His play in limited appearances created a controversy whether he should start ahead of Smith, which in turn affected the relationship between the two players. In 2002, his numbers decreased to 79 carries for 317 yards (4.0-yard average) and one touchdown, but still excelled in special teams, finishing second on the team with 17 tackles.
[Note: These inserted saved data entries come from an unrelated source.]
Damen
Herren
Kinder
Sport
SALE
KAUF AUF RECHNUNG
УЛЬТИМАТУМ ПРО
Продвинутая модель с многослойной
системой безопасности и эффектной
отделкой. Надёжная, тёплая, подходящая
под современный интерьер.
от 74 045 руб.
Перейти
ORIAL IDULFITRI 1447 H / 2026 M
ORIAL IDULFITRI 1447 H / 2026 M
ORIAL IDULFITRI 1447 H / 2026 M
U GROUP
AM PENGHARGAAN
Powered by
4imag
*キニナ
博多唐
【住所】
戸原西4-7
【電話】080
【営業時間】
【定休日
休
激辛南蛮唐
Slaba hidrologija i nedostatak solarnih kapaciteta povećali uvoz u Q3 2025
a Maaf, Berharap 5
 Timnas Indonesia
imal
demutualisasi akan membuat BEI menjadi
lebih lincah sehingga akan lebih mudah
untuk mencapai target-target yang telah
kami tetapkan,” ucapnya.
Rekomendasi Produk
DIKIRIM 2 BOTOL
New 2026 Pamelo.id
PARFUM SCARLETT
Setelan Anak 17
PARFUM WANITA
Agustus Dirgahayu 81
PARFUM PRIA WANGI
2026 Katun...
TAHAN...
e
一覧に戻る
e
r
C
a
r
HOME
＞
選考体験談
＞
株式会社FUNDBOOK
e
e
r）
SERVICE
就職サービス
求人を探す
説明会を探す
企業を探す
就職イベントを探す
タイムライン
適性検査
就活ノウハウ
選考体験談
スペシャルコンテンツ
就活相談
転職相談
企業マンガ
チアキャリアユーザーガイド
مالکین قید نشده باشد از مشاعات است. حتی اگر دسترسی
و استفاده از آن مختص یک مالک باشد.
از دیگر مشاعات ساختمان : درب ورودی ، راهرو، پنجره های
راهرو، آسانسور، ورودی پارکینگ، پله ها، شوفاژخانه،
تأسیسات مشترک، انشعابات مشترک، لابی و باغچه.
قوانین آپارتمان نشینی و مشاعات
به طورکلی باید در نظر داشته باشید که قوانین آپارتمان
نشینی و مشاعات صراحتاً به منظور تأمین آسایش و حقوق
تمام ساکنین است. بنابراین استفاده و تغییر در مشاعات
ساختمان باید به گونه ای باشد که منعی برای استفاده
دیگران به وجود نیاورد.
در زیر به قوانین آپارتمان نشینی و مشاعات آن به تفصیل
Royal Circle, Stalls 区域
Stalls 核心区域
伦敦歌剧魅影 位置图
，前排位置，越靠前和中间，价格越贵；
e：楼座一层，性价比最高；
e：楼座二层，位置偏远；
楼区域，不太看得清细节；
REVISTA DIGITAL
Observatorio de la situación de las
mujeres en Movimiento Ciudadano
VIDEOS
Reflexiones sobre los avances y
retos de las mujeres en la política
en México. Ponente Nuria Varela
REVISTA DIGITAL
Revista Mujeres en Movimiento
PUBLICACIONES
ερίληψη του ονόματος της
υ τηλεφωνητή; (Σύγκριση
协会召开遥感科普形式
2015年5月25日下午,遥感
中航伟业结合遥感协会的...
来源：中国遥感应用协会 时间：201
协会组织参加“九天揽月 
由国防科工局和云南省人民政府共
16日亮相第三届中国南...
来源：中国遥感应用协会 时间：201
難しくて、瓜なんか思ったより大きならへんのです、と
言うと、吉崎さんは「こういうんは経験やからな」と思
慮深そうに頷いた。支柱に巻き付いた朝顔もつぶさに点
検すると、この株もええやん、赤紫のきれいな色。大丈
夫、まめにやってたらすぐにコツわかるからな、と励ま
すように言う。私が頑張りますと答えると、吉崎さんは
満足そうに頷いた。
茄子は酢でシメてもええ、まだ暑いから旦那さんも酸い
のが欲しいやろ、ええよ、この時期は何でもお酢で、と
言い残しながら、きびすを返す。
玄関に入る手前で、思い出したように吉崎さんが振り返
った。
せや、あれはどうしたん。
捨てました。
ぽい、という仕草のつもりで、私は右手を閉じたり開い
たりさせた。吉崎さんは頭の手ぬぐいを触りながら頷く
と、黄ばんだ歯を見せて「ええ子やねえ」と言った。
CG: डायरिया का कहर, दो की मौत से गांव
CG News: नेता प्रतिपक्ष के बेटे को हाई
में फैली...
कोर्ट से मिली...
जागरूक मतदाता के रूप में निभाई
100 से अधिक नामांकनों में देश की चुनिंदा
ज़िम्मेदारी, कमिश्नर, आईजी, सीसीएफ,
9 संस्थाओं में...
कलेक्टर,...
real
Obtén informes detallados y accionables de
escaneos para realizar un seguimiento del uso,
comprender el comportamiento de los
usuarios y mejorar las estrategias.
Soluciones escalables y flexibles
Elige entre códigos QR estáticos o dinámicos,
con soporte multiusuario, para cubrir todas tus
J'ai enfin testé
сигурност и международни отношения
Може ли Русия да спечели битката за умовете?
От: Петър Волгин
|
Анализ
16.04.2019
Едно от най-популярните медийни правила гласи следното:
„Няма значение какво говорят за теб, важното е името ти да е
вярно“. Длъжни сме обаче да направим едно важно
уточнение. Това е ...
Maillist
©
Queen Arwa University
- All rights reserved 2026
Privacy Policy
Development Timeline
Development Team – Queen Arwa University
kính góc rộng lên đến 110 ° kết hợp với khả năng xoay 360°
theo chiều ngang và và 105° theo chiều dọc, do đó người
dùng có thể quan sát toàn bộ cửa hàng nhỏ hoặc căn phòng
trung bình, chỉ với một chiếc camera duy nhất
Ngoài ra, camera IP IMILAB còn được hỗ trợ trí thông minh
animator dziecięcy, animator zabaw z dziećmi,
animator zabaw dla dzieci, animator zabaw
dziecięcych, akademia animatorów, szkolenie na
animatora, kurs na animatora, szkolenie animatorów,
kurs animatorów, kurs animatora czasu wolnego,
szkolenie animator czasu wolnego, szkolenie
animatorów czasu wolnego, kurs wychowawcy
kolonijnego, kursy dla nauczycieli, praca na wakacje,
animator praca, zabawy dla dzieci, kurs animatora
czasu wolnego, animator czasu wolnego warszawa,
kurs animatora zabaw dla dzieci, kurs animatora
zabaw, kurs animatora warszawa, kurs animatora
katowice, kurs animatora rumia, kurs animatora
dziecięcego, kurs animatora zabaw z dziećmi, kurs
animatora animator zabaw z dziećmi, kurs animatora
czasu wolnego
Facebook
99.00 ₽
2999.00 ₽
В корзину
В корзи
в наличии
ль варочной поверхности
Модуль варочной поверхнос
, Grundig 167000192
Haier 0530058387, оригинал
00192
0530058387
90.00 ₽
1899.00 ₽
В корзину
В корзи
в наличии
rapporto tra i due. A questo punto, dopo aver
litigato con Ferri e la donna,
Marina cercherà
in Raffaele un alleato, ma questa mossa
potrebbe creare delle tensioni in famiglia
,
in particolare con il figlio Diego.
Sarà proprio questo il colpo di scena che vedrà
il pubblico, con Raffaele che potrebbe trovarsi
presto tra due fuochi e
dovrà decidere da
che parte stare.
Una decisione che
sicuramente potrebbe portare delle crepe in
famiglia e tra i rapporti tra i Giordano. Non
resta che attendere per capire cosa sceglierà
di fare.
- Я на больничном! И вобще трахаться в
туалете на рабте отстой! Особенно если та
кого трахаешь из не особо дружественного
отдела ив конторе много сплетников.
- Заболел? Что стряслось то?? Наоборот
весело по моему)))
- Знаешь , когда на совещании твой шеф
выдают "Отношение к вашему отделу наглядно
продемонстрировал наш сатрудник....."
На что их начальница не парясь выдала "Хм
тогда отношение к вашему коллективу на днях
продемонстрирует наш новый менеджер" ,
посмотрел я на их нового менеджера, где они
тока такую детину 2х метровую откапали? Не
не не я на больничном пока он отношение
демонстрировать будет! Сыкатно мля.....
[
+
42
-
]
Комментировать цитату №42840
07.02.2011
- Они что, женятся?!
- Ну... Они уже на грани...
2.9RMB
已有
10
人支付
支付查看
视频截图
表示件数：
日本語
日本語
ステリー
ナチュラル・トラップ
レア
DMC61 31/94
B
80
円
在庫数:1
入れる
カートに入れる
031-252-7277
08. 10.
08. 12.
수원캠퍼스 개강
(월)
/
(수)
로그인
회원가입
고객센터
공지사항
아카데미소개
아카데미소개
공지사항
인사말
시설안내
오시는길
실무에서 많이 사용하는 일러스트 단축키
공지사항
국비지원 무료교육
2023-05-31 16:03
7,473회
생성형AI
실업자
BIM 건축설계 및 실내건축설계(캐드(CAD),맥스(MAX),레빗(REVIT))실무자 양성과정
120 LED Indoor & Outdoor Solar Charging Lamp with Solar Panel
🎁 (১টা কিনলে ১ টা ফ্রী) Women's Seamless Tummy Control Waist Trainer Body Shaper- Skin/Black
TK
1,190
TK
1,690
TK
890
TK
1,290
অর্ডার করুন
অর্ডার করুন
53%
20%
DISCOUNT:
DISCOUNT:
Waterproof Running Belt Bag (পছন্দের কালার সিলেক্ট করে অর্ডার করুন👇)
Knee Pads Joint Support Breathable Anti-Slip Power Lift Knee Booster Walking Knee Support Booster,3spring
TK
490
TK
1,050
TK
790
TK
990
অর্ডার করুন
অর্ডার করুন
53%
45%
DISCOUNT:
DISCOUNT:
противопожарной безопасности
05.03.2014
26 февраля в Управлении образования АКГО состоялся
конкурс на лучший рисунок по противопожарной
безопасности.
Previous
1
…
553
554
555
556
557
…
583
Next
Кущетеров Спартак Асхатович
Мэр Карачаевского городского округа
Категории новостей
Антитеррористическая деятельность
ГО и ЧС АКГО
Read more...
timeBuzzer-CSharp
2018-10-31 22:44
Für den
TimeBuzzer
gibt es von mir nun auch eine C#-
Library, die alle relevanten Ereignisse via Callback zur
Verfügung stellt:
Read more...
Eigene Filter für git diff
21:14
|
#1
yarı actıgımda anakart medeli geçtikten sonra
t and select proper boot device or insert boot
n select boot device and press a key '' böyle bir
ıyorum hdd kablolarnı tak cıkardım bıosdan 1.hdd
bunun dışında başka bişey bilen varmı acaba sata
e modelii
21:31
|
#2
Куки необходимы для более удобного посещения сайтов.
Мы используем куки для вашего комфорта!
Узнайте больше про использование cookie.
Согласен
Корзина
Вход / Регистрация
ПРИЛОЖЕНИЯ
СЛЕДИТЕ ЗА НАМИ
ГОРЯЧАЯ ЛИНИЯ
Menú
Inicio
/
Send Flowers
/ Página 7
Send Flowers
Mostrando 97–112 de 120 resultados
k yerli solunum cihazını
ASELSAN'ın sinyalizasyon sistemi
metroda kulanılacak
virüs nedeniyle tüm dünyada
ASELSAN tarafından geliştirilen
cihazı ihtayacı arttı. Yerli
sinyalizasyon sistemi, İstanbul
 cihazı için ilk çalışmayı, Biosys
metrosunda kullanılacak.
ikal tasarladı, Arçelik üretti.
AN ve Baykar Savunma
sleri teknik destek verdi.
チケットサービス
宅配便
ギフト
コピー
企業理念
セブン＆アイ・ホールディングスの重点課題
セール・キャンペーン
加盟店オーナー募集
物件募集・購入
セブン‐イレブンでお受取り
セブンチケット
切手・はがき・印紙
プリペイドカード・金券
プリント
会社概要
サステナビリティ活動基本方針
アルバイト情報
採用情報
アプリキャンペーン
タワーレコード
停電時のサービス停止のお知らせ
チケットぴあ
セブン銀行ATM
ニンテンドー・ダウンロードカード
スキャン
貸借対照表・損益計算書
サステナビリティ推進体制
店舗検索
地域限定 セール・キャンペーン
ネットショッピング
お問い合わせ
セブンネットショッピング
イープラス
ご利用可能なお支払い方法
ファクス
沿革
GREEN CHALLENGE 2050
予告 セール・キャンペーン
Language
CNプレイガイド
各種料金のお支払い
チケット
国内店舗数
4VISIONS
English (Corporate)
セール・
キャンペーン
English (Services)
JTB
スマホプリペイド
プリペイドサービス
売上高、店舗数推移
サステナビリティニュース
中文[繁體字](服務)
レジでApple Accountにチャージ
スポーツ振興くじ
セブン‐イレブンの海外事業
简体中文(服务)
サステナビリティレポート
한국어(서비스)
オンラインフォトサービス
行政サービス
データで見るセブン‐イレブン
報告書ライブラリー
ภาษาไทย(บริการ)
Hambrick is best known for being the player that replaced Smith as the Cowboys starter in the 2003 season. As the featured running back, using his size and deceptive speed, he rushed for career highs with 275 carries for 972 yards and 5 touchdowns, helping the team back to the playoffs for the first time since 1998. During that season against the Washington Redskins, he ran 33 times for 189 yards, which at the time was the third-most rushing yards in a game by a running back in franchise history, only Tony Dorsett and Smith had better games. On May 13, 2004, he was waived after the Cowboys drafted Julius Jones in the second round and also took into consideration his production (3.5 yards per carry).

===Oakland Raiders===
On May 17, 2004, the Oakland Raiders signed him as a free agent, but within a month he was traded to the Arizona Cardinals along with defensive end Peppi Zellner, in exchange for a sixth round draft choice (#182-Cedric Houston) in the 2005 NFL draft.

===Arizona Cardinals===
During the 2004 season in a twist of fate, he ended up once again backing up Smith with the Arizona Cardinals. Hambrick played in the first 10 games, collecting 63 carries for 283 yards and one touchdown, before spraining his foot and being placed on the Injured reserve list. He was released on August 22, 2005.

===Utah Blaze===
On November 9, 2007, he signed with the Utah Blaze of the Arena Football League in an attempt to come back, but was waived within a month after being arrested.

==NFL career statistics==

Legend
| Bold | Career high |

===Regular season===

| Year | Team | Games |  | Rushing |  |  |  |  | Receiving |  |  |  |  |
| GP | GS | Att | Yds | Avg | Lng | TD | Rec | Yds | Avg | Lng | TD |
| 2000 | DAL | 3 | 0 | 6 | 28 | 4.7 | 13 | 0 | 0 | 0 | 0.0 | 0 | 0 |
| 2001 | DAL | 16 | 11 | 113 | 579 | 5.1 | 80 | 2 | 4 | 62 | 15.5 | 27 | 0 |
| 2002 | DAL | 16 | 0 | 79 | 317 | 4.0 | 18 | 1 | 21 | 99 | 4.7 | 14 | 0 |
| 2003 | DAL | 16 | 16 | 275 | 972 | 3.5 | 42 | 5 | 17 | 99 | 5.8 | 13 | 0 |
| 2004 | ARI | 10 | 0 | 63 | 283 | 4.5 | 62 | 1 | 4 | 16 | 4.0 | 9 | 1 |
|  |  | 61 | 27 | 536 | 2,179 | 4.1 | 80 | 9 | 46 | 276 | 6.0 | 27 | 1 |

===Playoffs===

| Year | Team | Games |  | Rushing |  |  |  |  | Receiving |  |  |  |  |
| GP | GS | Att | Yds | Avg | Lng | TD | Rec | Yds | Avg | Lng | TD |
| 2003 | DAL | 1 | 1 | 8 | 29 | 3.6 | 16 | 0 | 1 | 3 | 3.0 | 3 | 0 |
|  |  | 1 | 1 | 8 | 29 | 3.6 | 16 | 0 | 1 | 3 | 3.0 | 3 | 0 |

==Personal life==
Hambrick's brother Darren was a linebacker in the NFL for the Dallas Cowboys, Cleveland Browns and Carolina Panthers. His uncle is former Major League Baseball pitcher Mudcat Grant.

In September 2005, Hambrick was arrested on domestic abuse charges, which were dropped after prosecutors declined to file formal charges. In 2007, he was arrested for selling cocaine. He later was sentenced to five years in prison, but was released in March 2011 after entering a drug treatment program.